Suzanne Oparil, MD
Dept. of Medicine
Division of Cardiovascular Disease
Cornell University, Ithaca, NY
Columbia University, College of Physicians and Surgeons, New York, NY
Presbyterian Hospital, New York, NY
Massachusetts General Hospital, Boston, MA
Senior Resident, 1967-8
Massachusetts General Hospital and Harvard Medical School, Boston, MA
Clinical Research and Teaching Fellow, Cardiac Unit, 1968-71
Research in Dr. Oparil’s laboratory spans the gamut from molecular and cellular studies to the whole animal to clinical trials. This work has two general themes: 1) the pathogenesis of vascular disease, with particular emphasis on sexual dimorphism and the protective effects of female sex hormones and 2) the pathophysiology and treatment of high blood pressure. Dr. Oparil and colleagues have demonstrated a sexual dimorphism in the development of both high blood pressure and atherosclerotic vascular disease. In both cases, females are protected from vascular damage related to high blood pressure and other stimuli compared to males. Oparil and colleagues have determined that vasoprotection related to female sex is due to the presence of estrogen and is somewhat opposed by progestins. They have recently defined a novel pathway by which blood vessels respond to mechanical injury, i.e., activation of cells in the outer-most layer of the blood vessel, the adventitia. Activated adventitial cells begin to divide and then migrate toward the luminal surface of the vessel, contributing to the injury response, or vascular “scar” formation. The Oparil laboratory has defined a specific pathway by which estrogen protects against adventitial activation and the movement of adventitial cells into the area of injury. This novel mechanism provides a tantalizing target for future gene therapy.

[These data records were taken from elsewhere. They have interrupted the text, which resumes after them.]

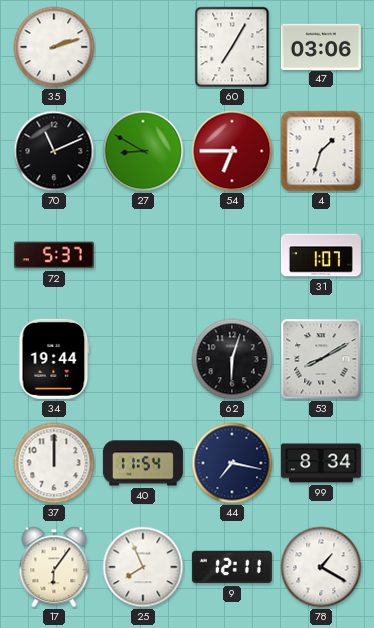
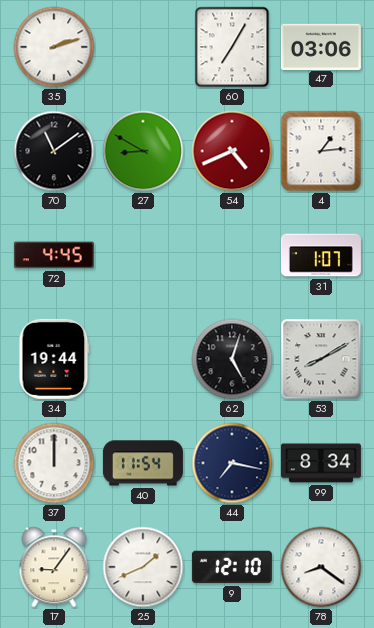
70: 11:11 -> 11:09
54: 6:45 -> 4:41
4: 1:33 -> 1:14
72: 5:37 -> 4:45
62: 6:03 -> 5:03
17: 6:06 -> 9:06
25: 7:56 -> 1:41
9: 12:11 -> 12:10
78: 1:20 -> 8:21
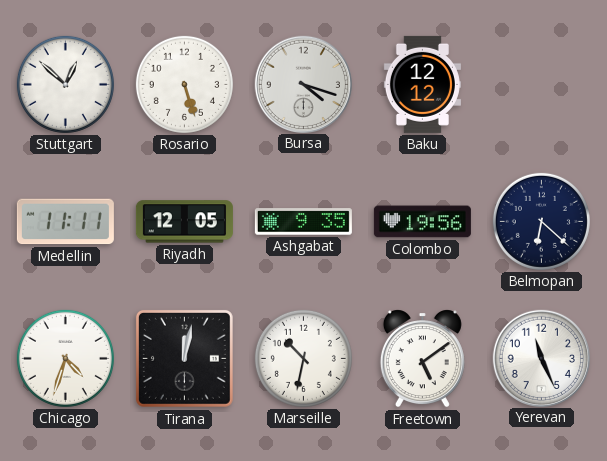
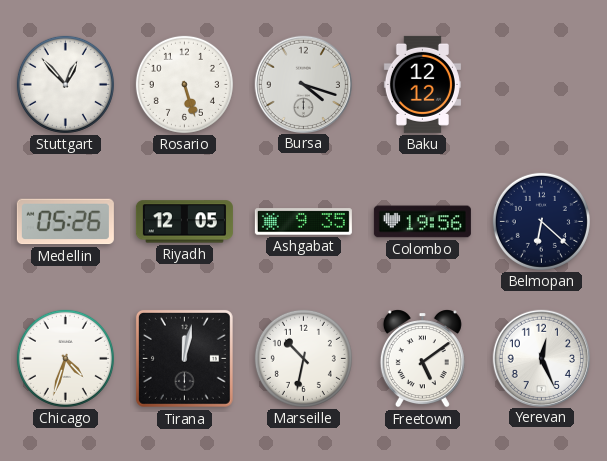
Stuttgart: 12:52 -> 12:53
Medellin: 11:11 -> 05:26
Yerevan: 11:26 -> 12:26
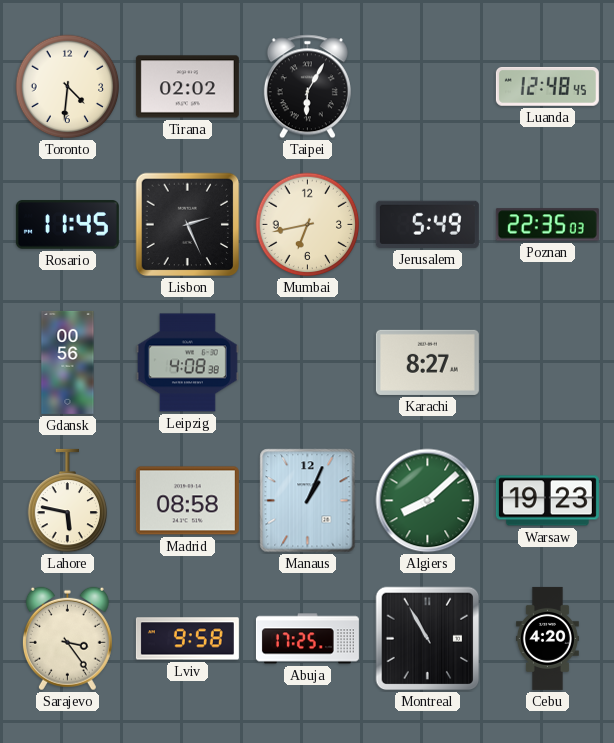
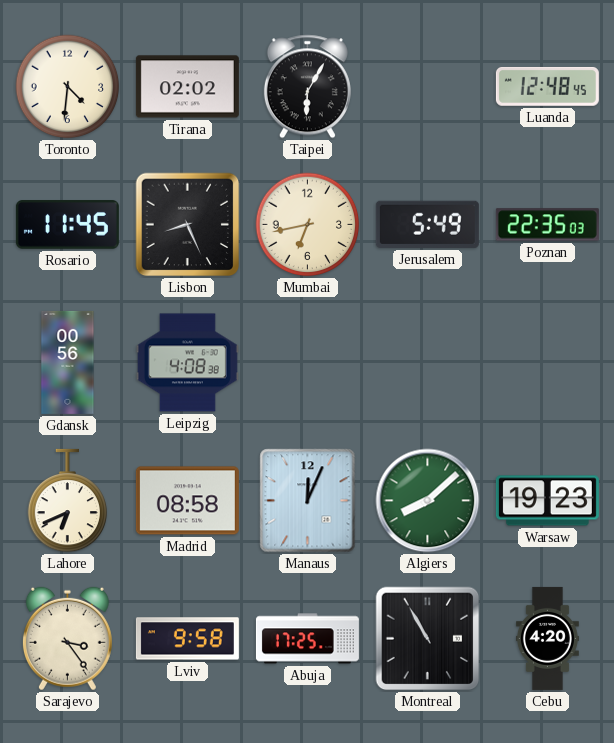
Lisbon: 2:26 -> 8:26
Karachi: 8:27 -> none
Lahore: 5:47 -> 6:41
Manaus: 1:04 -> 12:04
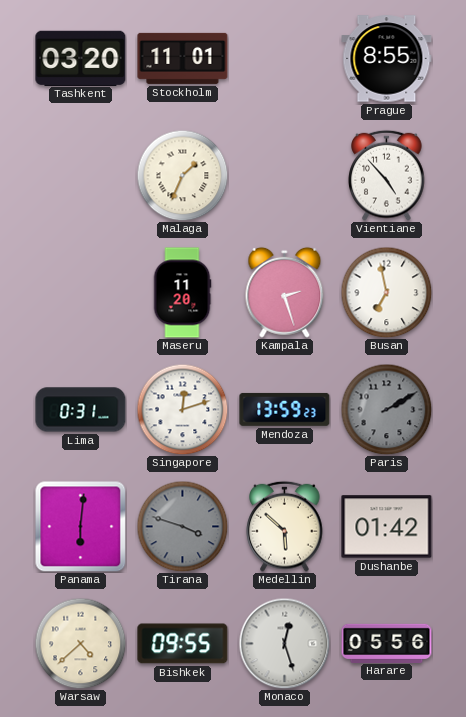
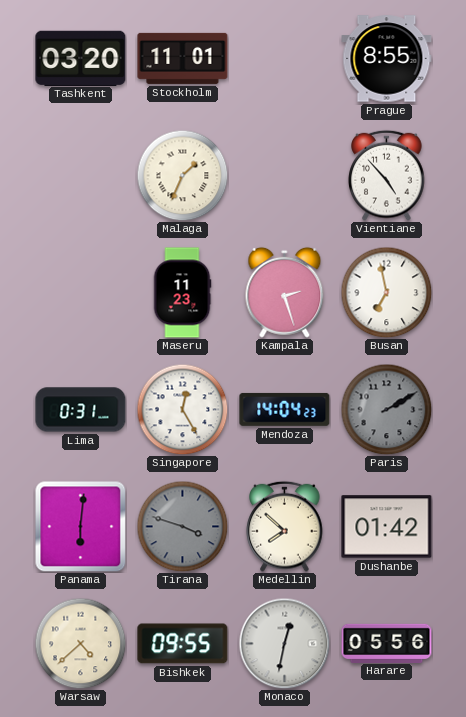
Maseru: 11:20 -> 11:23
Singapore: 12:12 -> 12:25
Mendoza: 13:59 -> 14:04
Medellin: 5:52 -> 7:52
Monaco: 12:27 -> 12:32
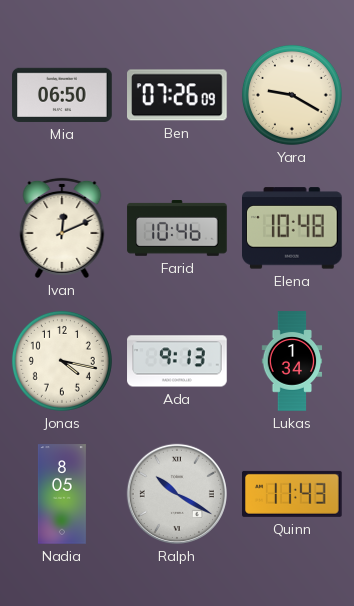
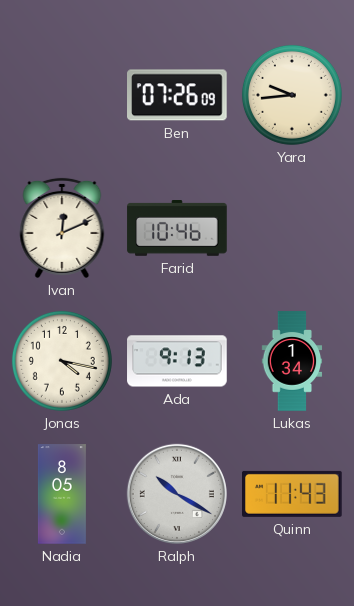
Mia: 06:50 -> none
Yara: 9:20 -> 9:44
Elena: 10:48 -> none
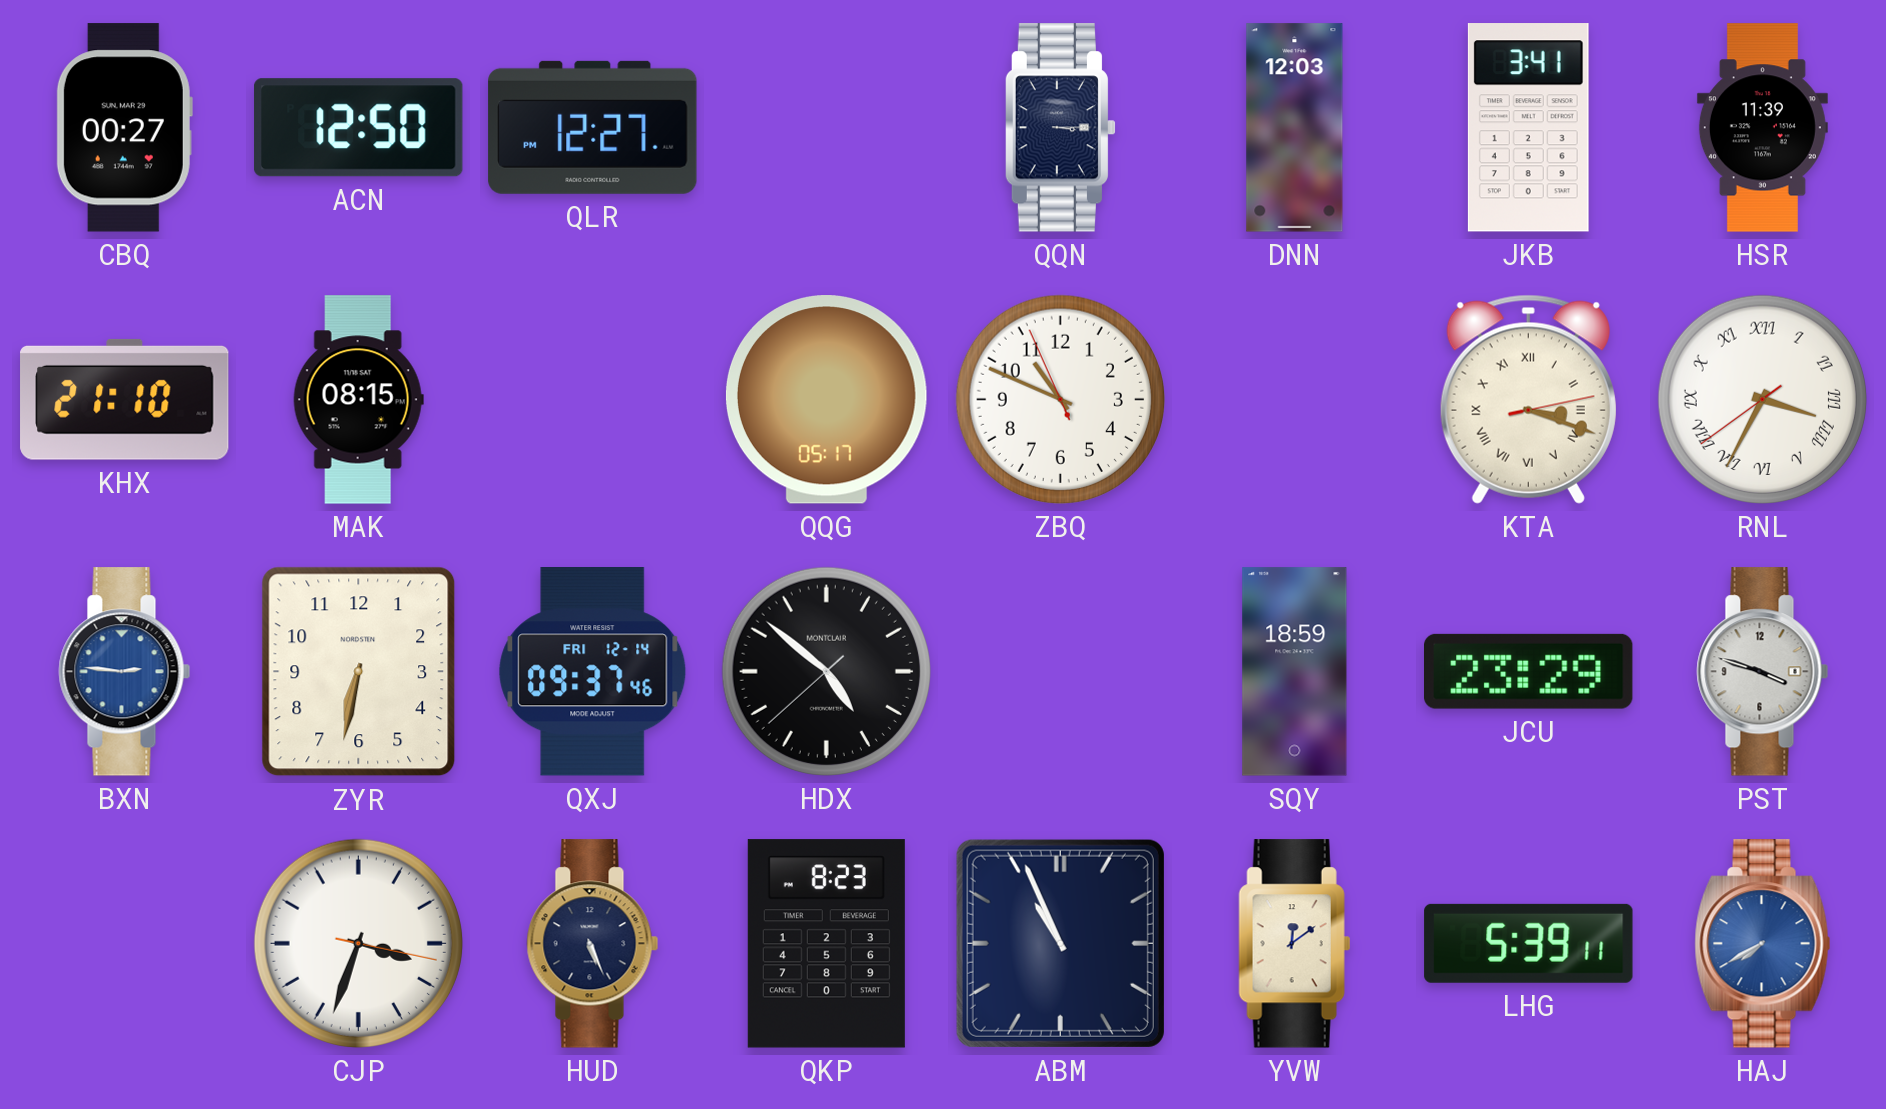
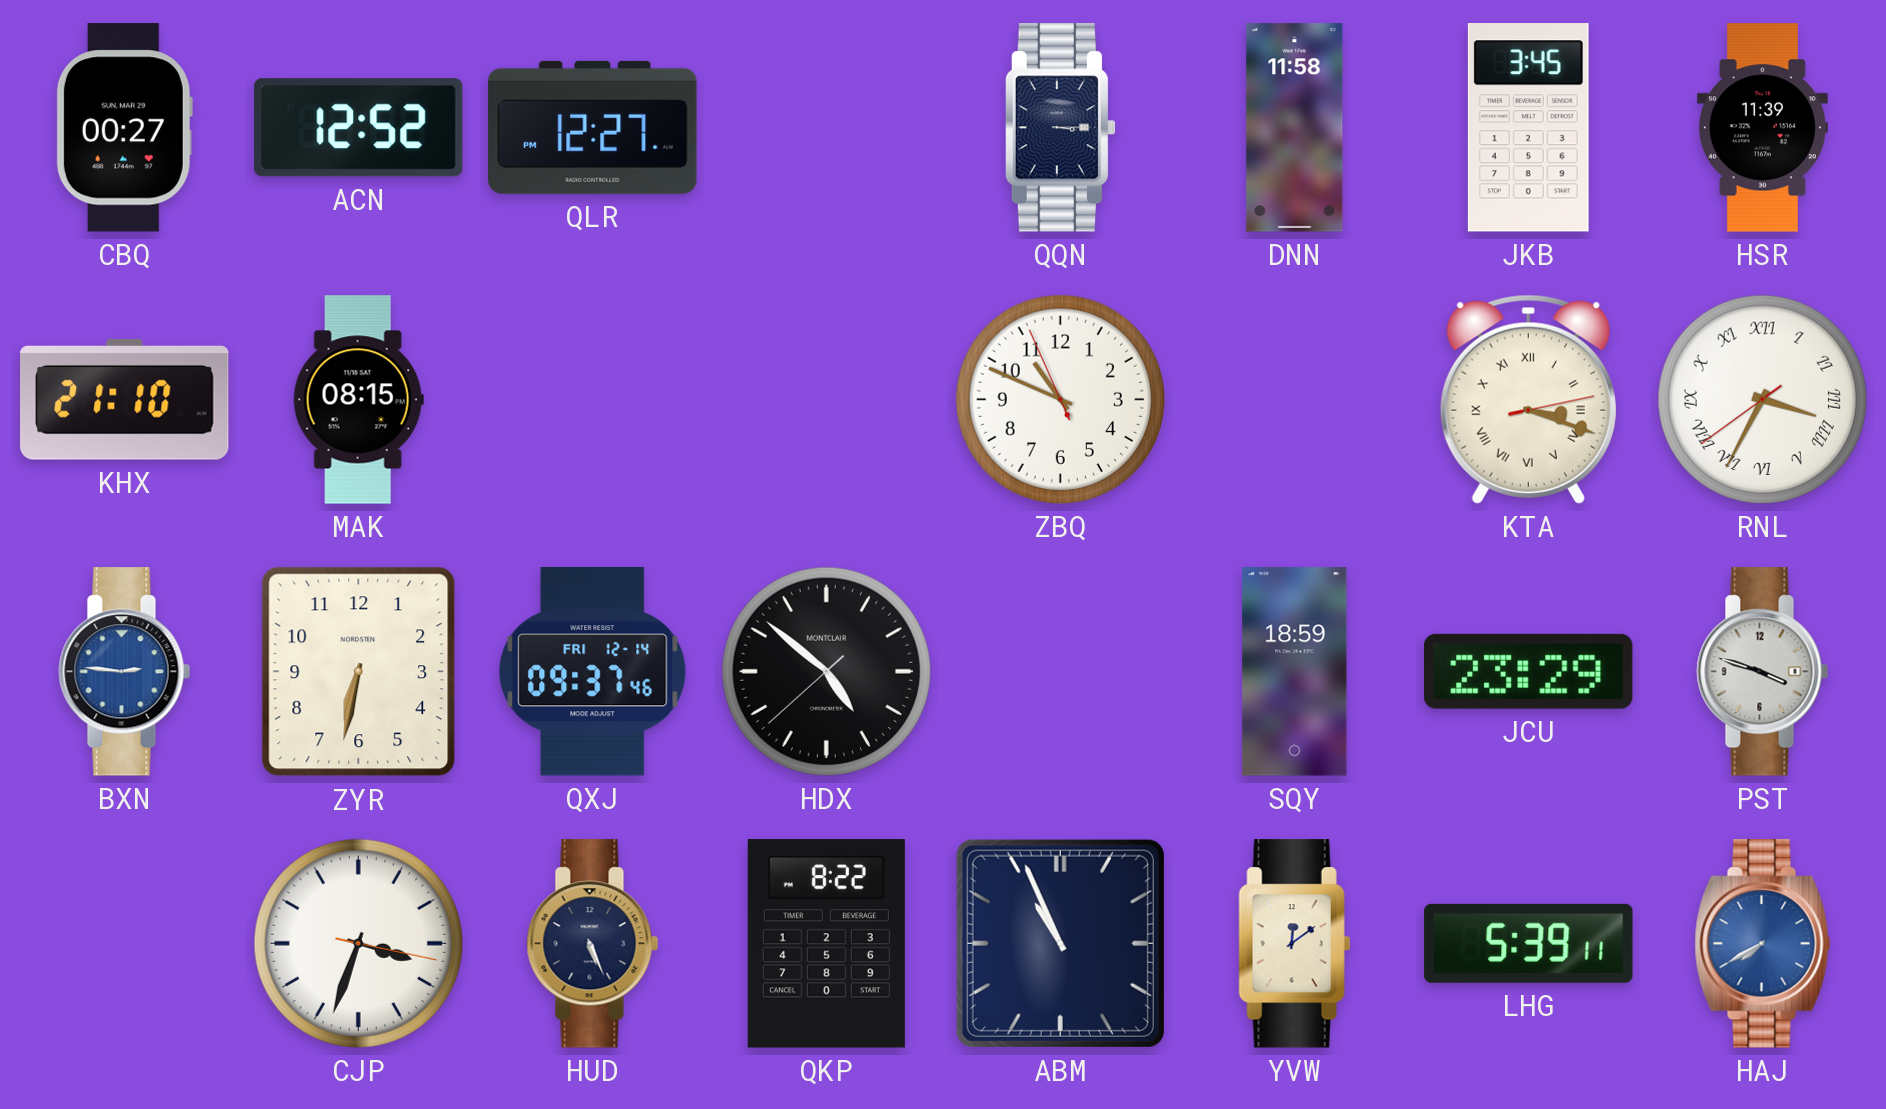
ACN: 12:50 -> 12:52
DNN: 12:03 -> 11:58
JKB: 3:41 -> 3:45
QQG: 05:17 -> none
QKP: 8:23 -> 8:22
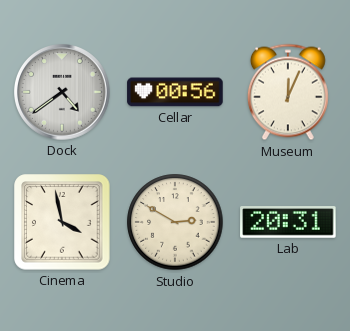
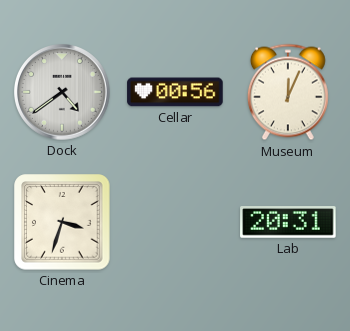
Cinema: 3:58 -> 3:33
Studio: 2:50 -> none
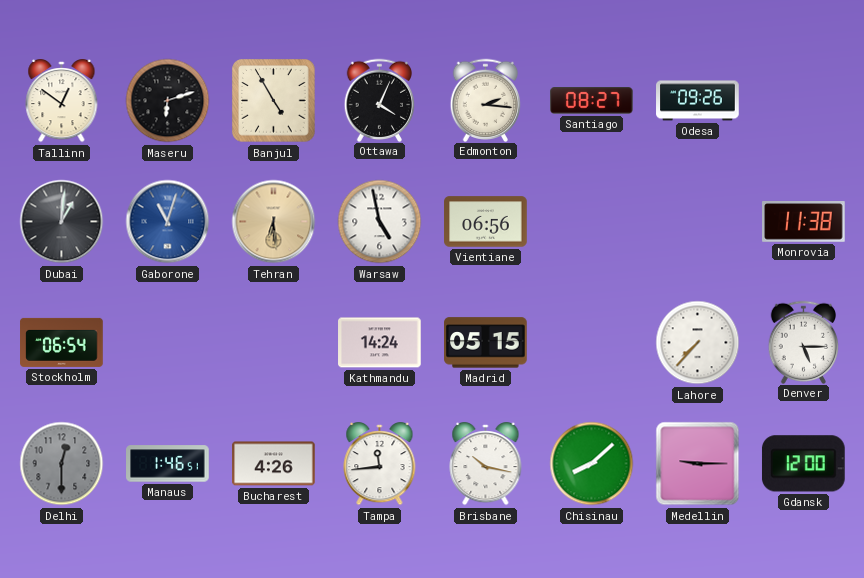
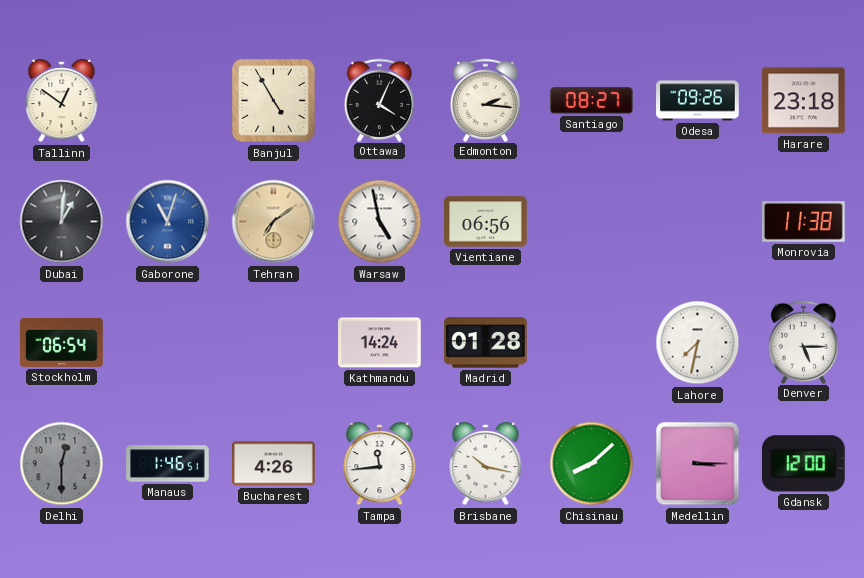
Maseru: 6:12 -> none
Harare: none -> 23:18
Tehran: 6:29 -> 7:09
Madrid: 05:15 -> 01:28
Lahore: 7:37 -> 7:32
Medellin: 9:15 -> 3:15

Dr. Oparil, in collaboration with colleagues at UAB, has developed and characterized a model of salt-sensitive hypertension in the spontaneously hypertensive rat (SHRS). Using this model, they have demonstrated that the nervous system contributes importantly to the development of salt sensitive hypertension. Past studies have shown that in the SHR-S, excessive dietary salt leads to a significant selective decrease in noradrenaline release from nerve terminals in the anterior hypothalamic area. This in turn causes decreased inhibition of sympathetic nervous system activity and a resultant rise in arterial pressure. Current studies are elucidating the mechanisms by which the anterior hypothalamus plays a role in salt sensitive hypertension.
As a corollary to the above basic science studies, Dr. Oparil and colleagues have initiated and/or participated in over 50 clinical trials involving patients with forms of essential hypertension, congestive heart failure, peripheral vascular disease, hyperlipidemia and diabetes mellitus. They have a fully equipped clinical research unit specifically qualified to deal with these important disease entities.